One of my favorite writers is a mystery writer named Larry Block, or Lawrence Block in some of his books. Although he probably wouldn’t remember me from the half-dozen times we’ve met (once as a workshop partner of his in a seminar he was conducting), his style, writing tips, and even personality have had an impact on my writing career. I especially appreciate the title of one of his early “how-to” books for fiction writers: “Telling Lies for Fun and Profit.”
That’s my Number One tip for you if you choose/have chosen/were gifted/are destined, etc., to write fiction: Never forget you are free to “lie,” i.e., make things up as you go along.
Once you really think about that, it’s tremendously liberating. Of course, an important corollary to that which all new writers must get especially is this: Your lies must be good ones. Fiction is made up. But fiction only “works” and finds readers if it presents significant or interesting truths in realistic, “true life” ways.

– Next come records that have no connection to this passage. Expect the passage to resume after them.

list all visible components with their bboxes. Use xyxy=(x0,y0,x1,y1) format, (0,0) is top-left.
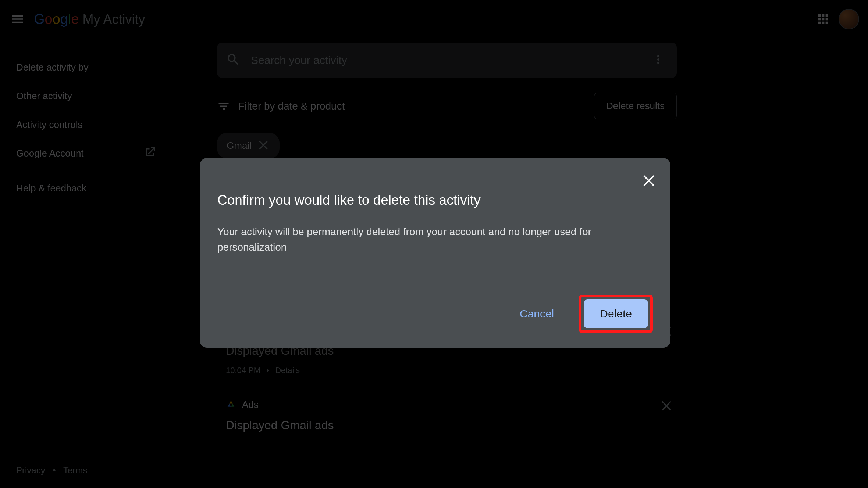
chip-remove-button[interactable] xyxy=(257,138,270,154)
account-avatar[interactable] xyxy=(839,9,859,29)
nav-divider xyxy=(0,171,173,171)
google-apps-button[interactable] xyxy=(814,10,832,28)
search-more-button[interactable] xyxy=(649,50,668,71)
dialog-body: Your activity will be permanently delete… xyxy=(217,224,615,255)
terms-link[interactable]: Terms xyxy=(63,465,87,475)
footer-links: Privacy • Terms xyxy=(0,465,173,488)
nav-google-account[interactable]: Google Account xyxy=(0,139,173,168)
filter-by-date-product[interactable]: Filter by date & product xyxy=(217,100,345,113)
privacy-link[interactable]: Privacy xyxy=(16,465,45,475)
search-icon xyxy=(226,52,241,68)
side-nav: Delete activity by Other activity Activi… xyxy=(0,38,173,488)
activity-meta: 10:04 PM • Details xyxy=(226,366,674,375)
hamburger-icon xyxy=(10,12,25,26)
activity-item: Ads Displayed Gmail ads xyxy=(224,388,676,445)
filter-chip-gmail[interactable]: Gmail xyxy=(217,133,280,159)
nav-other-activity[interactable]: Other activity xyxy=(0,82,173,110)
open-in-new-icon xyxy=(143,146,157,161)
nav-item-label: Google Account xyxy=(16,148,84,159)
close-icon xyxy=(659,398,674,412)
ads-product-icon xyxy=(226,400,236,410)
main-menu-button[interactable] xyxy=(9,10,26,28)
delete-button[interactable]: Delete xyxy=(584,299,648,328)
product-name: My Activity xyxy=(83,12,145,27)
nav-activity-controls[interactable]: Activity controls xyxy=(0,110,173,139)
filter-label: Filter by date & product xyxy=(238,100,345,112)
close-icon xyxy=(640,171,657,188)
apps-grid-icon xyxy=(816,12,830,26)
nav-item-label: Other activity xyxy=(16,90,72,102)
chip-label: Gmail xyxy=(227,140,252,151)
google-logo: Google My Activity xyxy=(34,11,145,27)
nav-delete-activity-by[interactable]: Delete activity by xyxy=(0,53,173,82)
activity-details-link[interactable]: Details xyxy=(275,366,300,375)
delete-button-label: Delete xyxy=(600,308,632,320)
filter-list-icon xyxy=(217,100,230,113)
search-bar xyxy=(217,43,677,78)
footer-separator: • xyxy=(53,465,56,475)
dialog-title: Confirm you would like to delete this ac… xyxy=(217,193,653,208)
activity-time: 10:04 PM xyxy=(226,366,260,375)
activity-title: Displayed Gmail ads xyxy=(226,419,674,432)
filter-chip-row: Gmail xyxy=(217,133,677,159)
delete-results-label: Delete results xyxy=(606,100,665,111)
filter-row: Filter by date & product Delete results xyxy=(217,93,677,119)
more-vert-icon xyxy=(652,53,665,66)
confirm-delete-dialog: Confirm you would like to delete this ac… xyxy=(200,158,670,348)
nav-help-feedback[interactable]: Help & feedback xyxy=(0,174,173,202)
cancel-button[interactable]: Cancel xyxy=(509,301,564,327)
dialog-actions: Cancel Delete xyxy=(217,295,653,333)
nav-item-label: Activity controls xyxy=(16,119,83,130)
close-icon xyxy=(257,138,270,151)
cancel-button-label: Cancel xyxy=(520,308,554,320)
dialog-close-button[interactable] xyxy=(640,171,657,190)
tutorial-highlight: Delete xyxy=(579,295,653,333)
search-input[interactable] xyxy=(251,54,649,67)
app-header: Google My Activity xyxy=(0,0,868,38)
activity-delete-button[interactable] xyxy=(659,398,674,414)
nav-item-label: Delete activity by xyxy=(16,62,89,73)
nav-item-label: Help & feedback xyxy=(16,183,86,194)
activity-product-label: Ads xyxy=(242,399,259,410)
delete-results-button[interactable]: Delete results xyxy=(594,93,677,119)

But never forget, you are free to make up whatever you choose to develop a character, create dialog, move your plot forward, whatever.
In one of his books — perhaps the one mentioned above? — Block tells of a plot element he accidentally created in an early series he did about an international adventurer/spy character. He had the hero in some eastern European nation enter a “tobo” shop as part of the plot. “Tobo” was actually a typo for “tobacco” which made it past the proofreaders. Several readers were intrigued by the term and wrote him comments about how exotic it made the locale sound.
It worked, and I think Block said he used it elsewhere. He never even established what a “tobo” was, much less what sort of business “tobo shops” were doing.
So never get stuck on a character, a plot, a bit of action again when you’re writing fiction. Just remember the “tobo shop,” remind yourself YOU are the one writing and the one able to create magic out of words — and get on with the story.
Now get busy and write something to make us all proud.